Inuit: The Eucharist—eating God

In my day in University, starting in 1967, most European or Canadian professors assumed we had nothing to learn from Indigenous people. I did not realize it at the time, but Professor Moriarty was different. He was an Irishman teaching English literature. Somewhere somehow he learned better. He learned we could learn a lot from indigenous people. it took me many years to learn better as well.

Professor John Moriarty tells a story about Inuit [though he calls them Eskimos as they were once referred to]. They stand at a breathing hole in the ice waiting for a seal to arise. Once they saw the water rippling, they knew there was a seal and they would launch their harpoon.

 

When the seal was captured and killed they would cut out the liver and eat it “Eucharistically.”  It was a religious ceremony to eat that seal’s liver together. Each hunter took a part. The indigenous people believe that the animal had offered itself up to the hunters. An animal that did not want to be caught would not be caught. While eating the liver raw they would talk to the spirit of the seal and thank it for offering itself as food to the hunters. They believed that after that the animal would take upon a new body. What a beautiful way to relate to prey. Is this pure fancy? Indigenous people believe it. Are they wrong?

The eucharist meant that God was being eaten.  Is this barbaric? Or is it sublime? In the Christian tradition you can only sin against God or man. You cannot sin against a blade of grass. You cannot sin against a cow about to be slaughtered. That is barbarism. That is a barbaric attitude to nature. That is why we need a new attitude to nature.
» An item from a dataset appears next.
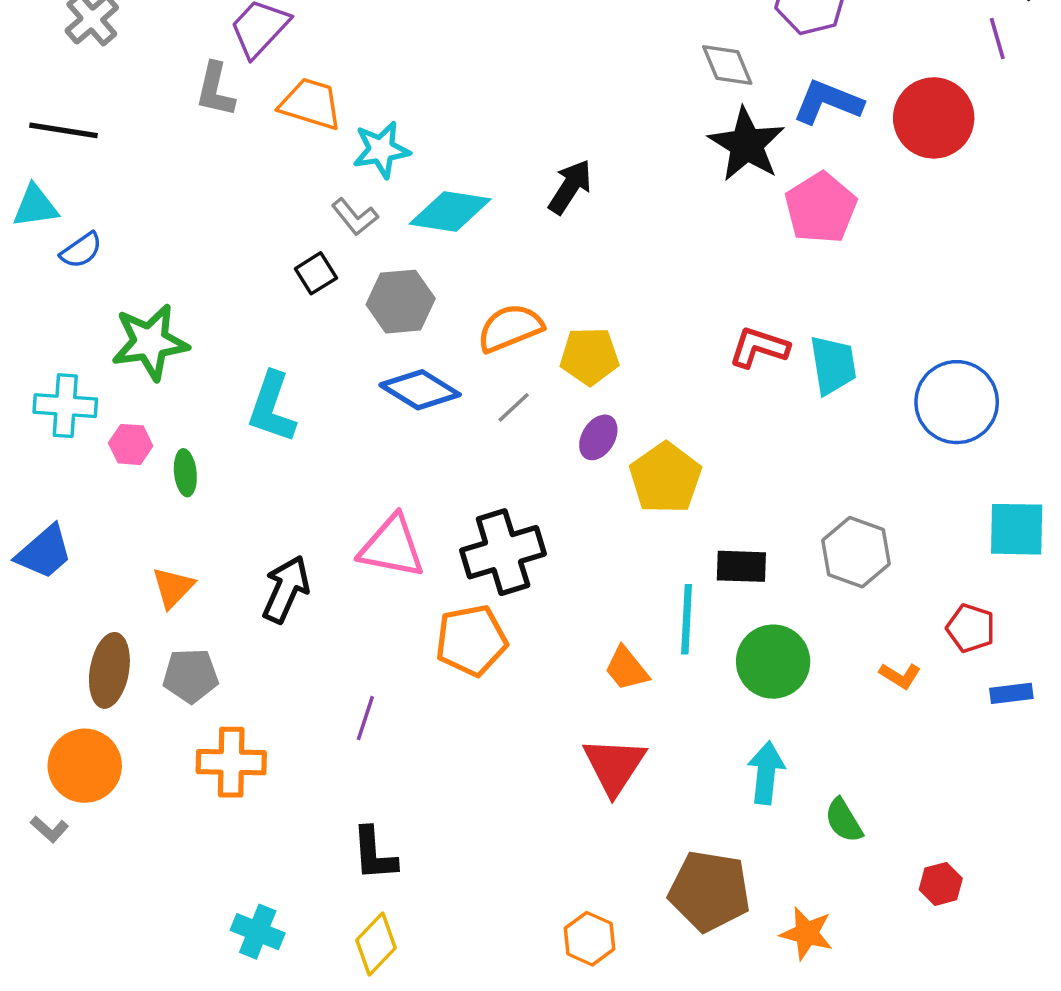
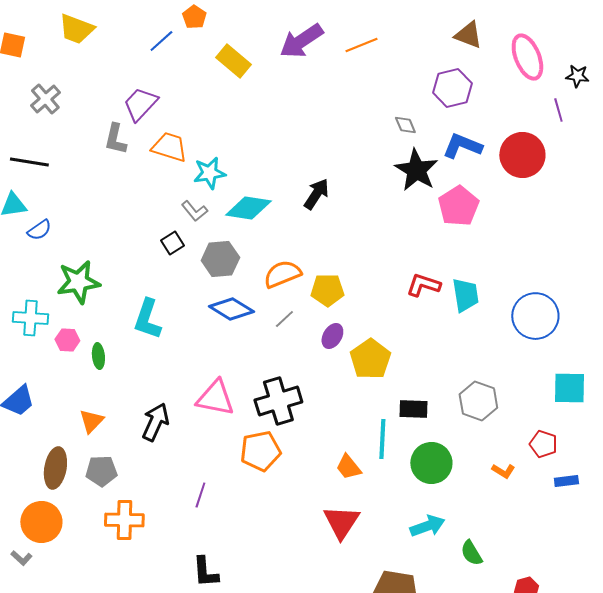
gray diamond: (727, 65) -> (405, 125), size x0.7
cyan arrow: (766, 773) -> (427, 526), turned 64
Christians should admit, says Moriarty, that

you can sin against a blade of grass. You can sin against the Aids Virus. To look at a tree and see only cubic feet of timber that is to sin against the tree. When you see anything as smaller than it is, you are sinning against it. When you see something only with an economic eye you are sinning against it.

 

This brought Moriarty back to the buffalo dance or buffalo song. The Blackfoot say that death is not final. You can go back and the spirit is left intact. The. Spirit is not wounded by the spear [that wounded the buffalo]. It can take on a new body of its choosing.

So too the buffalo did not damage the land.  The land learned to live with the millions of hoofprints and poop. You could say the land was blessed. And so are we.